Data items
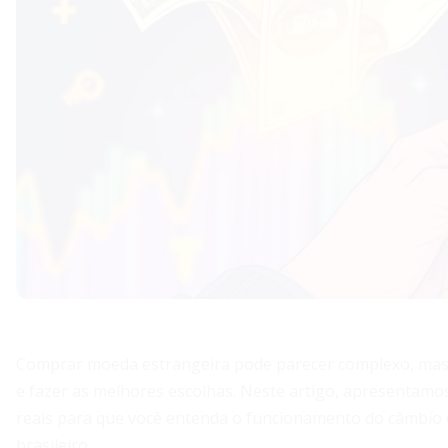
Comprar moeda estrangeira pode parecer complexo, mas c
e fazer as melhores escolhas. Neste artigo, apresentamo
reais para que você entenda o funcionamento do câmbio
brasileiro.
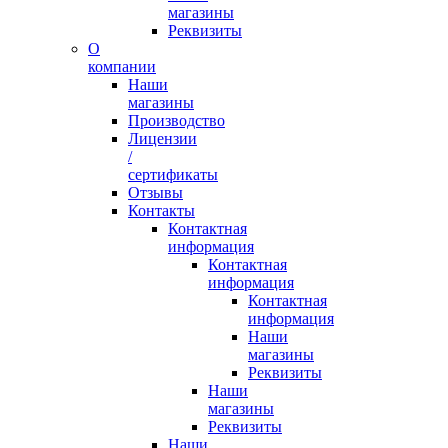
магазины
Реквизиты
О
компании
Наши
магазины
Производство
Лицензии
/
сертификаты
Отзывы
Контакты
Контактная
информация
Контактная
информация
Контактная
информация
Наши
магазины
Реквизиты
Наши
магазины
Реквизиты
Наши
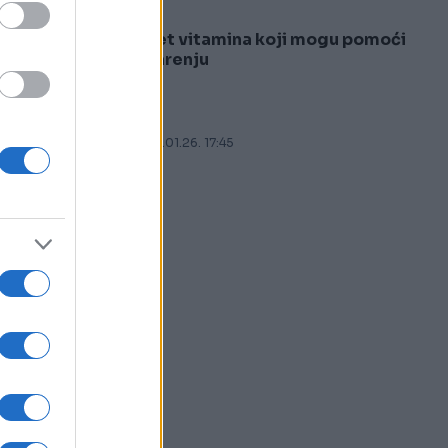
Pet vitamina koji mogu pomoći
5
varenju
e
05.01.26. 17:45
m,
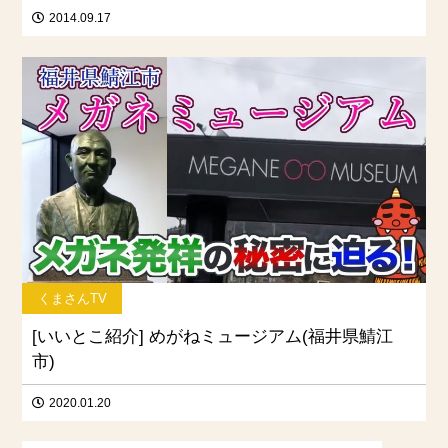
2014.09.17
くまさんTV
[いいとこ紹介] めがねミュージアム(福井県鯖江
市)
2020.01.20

PROBLEM:
Above are records with pictures; repeat them exactly, but without the pictures.

COMPLETED TASK:
Comprar moeda estrangeira pode parecer complexo, mas c
e fazer as melhores escolhas. Neste artigo, apresentamo
reais para que você entenda o funcionamento do câmbio
brasileiro.
магазины
Реквизиты
О
компании
Наши
магазины
Производство
Лицензии
/
сертификаты
Отзывы
Контакты
Контактная
информация
Контактная
информация
Контактная
информация
Наши
магазины
Реквизиты
Наши
магазины
Реквизиты
Наши
Pet vitamina koji mogu pomoći
5
varenju
e
05.01.26. 17:45
m,
2014.09.17
くまさんTV
[いいとこ紹介] めがねミュージアム(福井県鯖江
市)
2020.01.20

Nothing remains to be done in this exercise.